Tuttavia, subito dopo l’entrata in vigore della legge n. 46, si è posto, a livello nomofilattico, il problema di stabilire se, in tale caso, l’impugnazione dovesse riguardare gli effetti penali del decisum impugnato ovvero quelli civili.

Sul punto, prima dell’arresto giurisprudenziale avvenuto nel 2008 (sentenza n. 25695 del 29/05/08), si sono registrati due diversi orientamenti nomofilattici.

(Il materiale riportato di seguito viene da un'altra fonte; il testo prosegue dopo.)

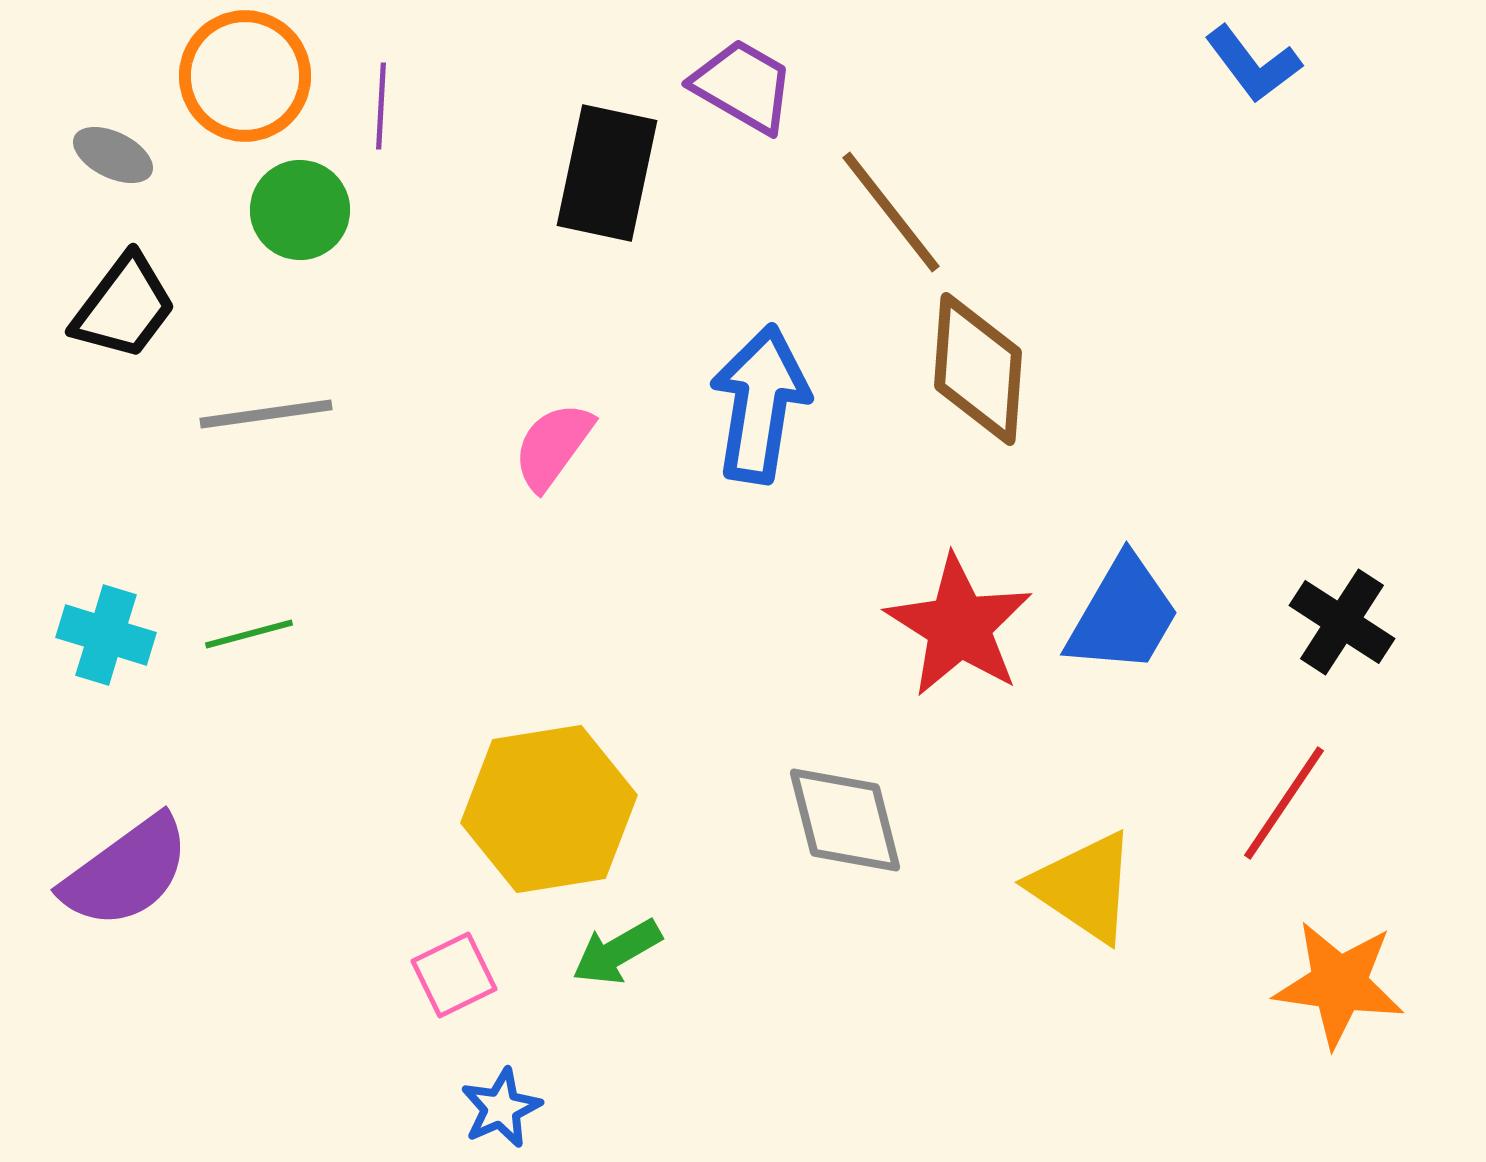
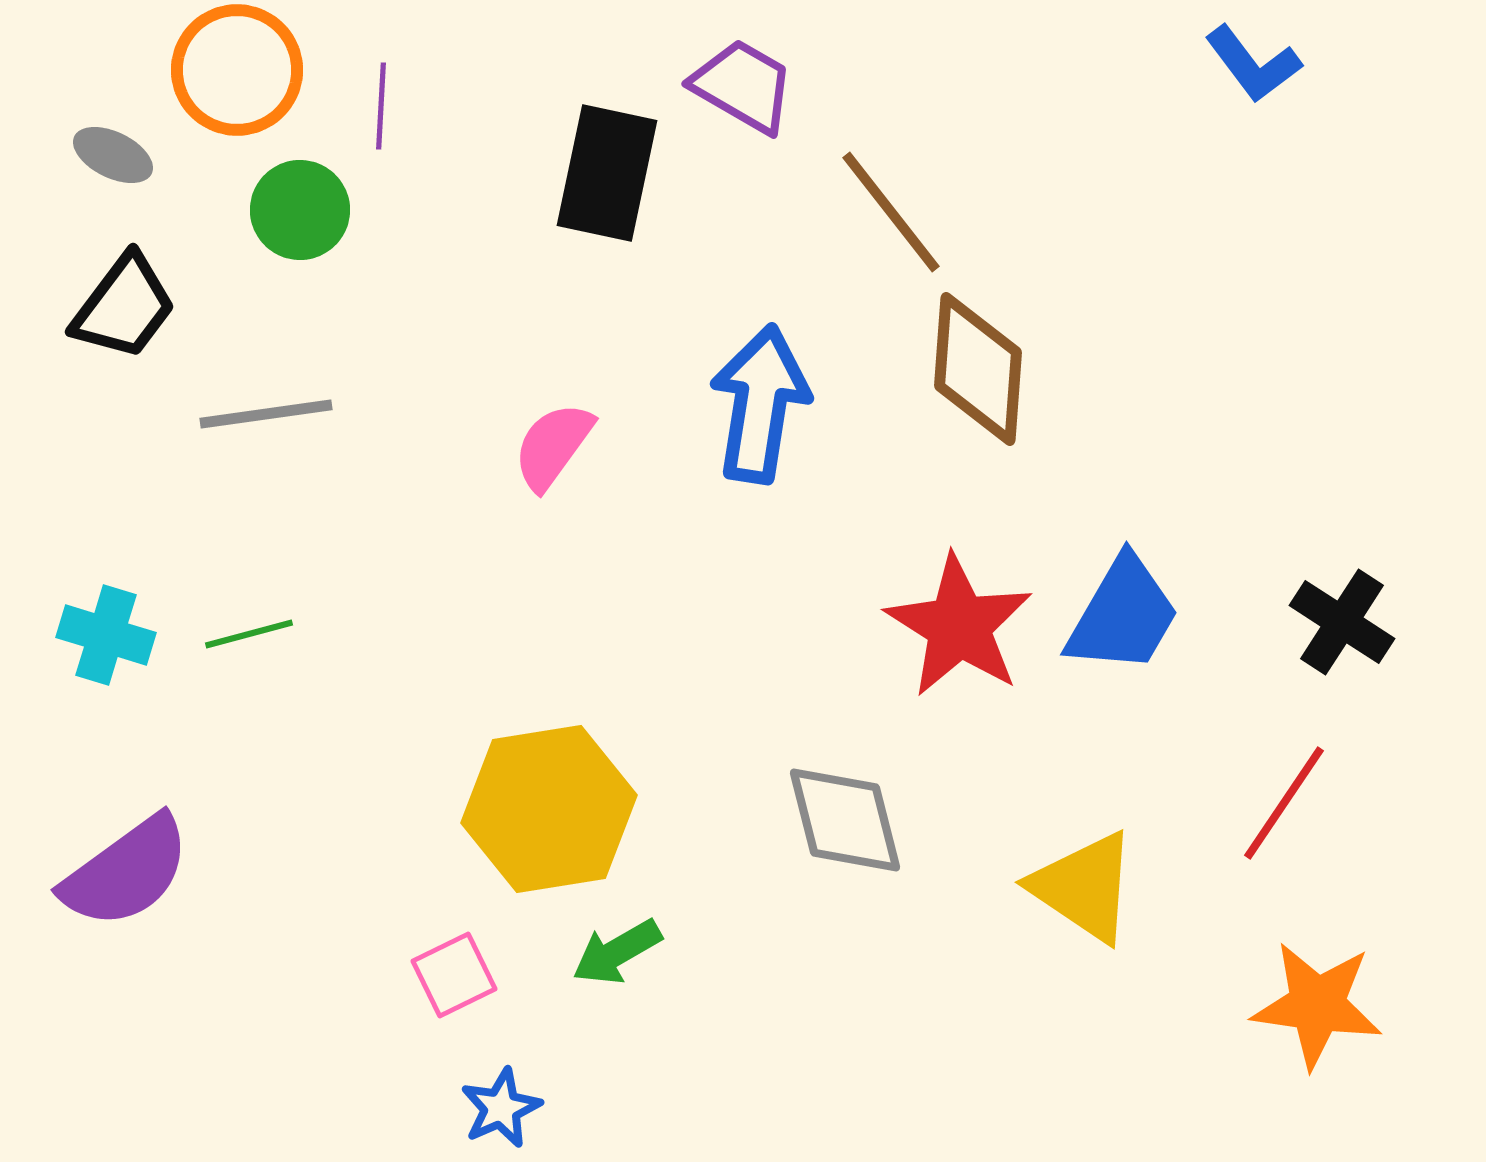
orange circle: moved 8 px left, 6 px up
orange star: moved 22 px left, 21 px down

Con il primo indirizzo nomofilattico[3], è stato affermato che “il ricorso esperibile dalla persona offesa costituita parte civile avverso la sentenza di non luogo a procedere, attesa la natura accessoria dell’azione civile, ha natura di impugnazione ai soli effetti civili: con il controverso corollario, quanto all’eventuale epilogo decisorio di annullamento, che la sentenza del G.u.p., in applicazione dell’art. 622 c.p.p., va annullata con rinvio al giudice civile competente per valore in grado di appello (Sez. 4^, n. 11960/07) o, in alternativa, senza rinvio (Sez. 2^, n. 16908/07)”[4].

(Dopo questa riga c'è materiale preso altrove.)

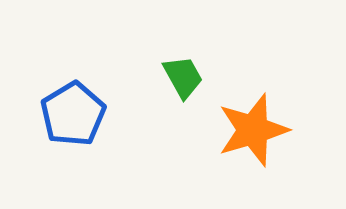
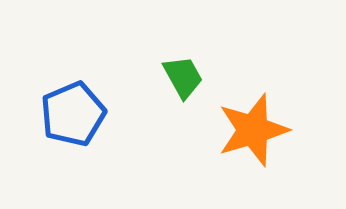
blue pentagon: rotated 8 degrees clockwise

Con il secondo approdo ermeneutico[5], la Cassazione, “movendo dall’inquadramento sistematico e funzionale dell’udienza preliminare e della sentenza di non luogo a procedere”[6], ha ravvisato, “invece, nel ricorso della persona offesa, costituita parte civile, un’impugnazione diretta ad incidere sui contenuti decisoti di carattere penale di tale sentenza, sicchè, in caso di accoglimento del ricorso, il rinvio dev’essere disposto davanti al giudice dell’udienza preliminare”[7].

Orbene, le Sezioni Unite, chiamate a dirimere siffatto contrasto, hanno aderito a quest’ultima opzione interpretativa per le seguente ragioni.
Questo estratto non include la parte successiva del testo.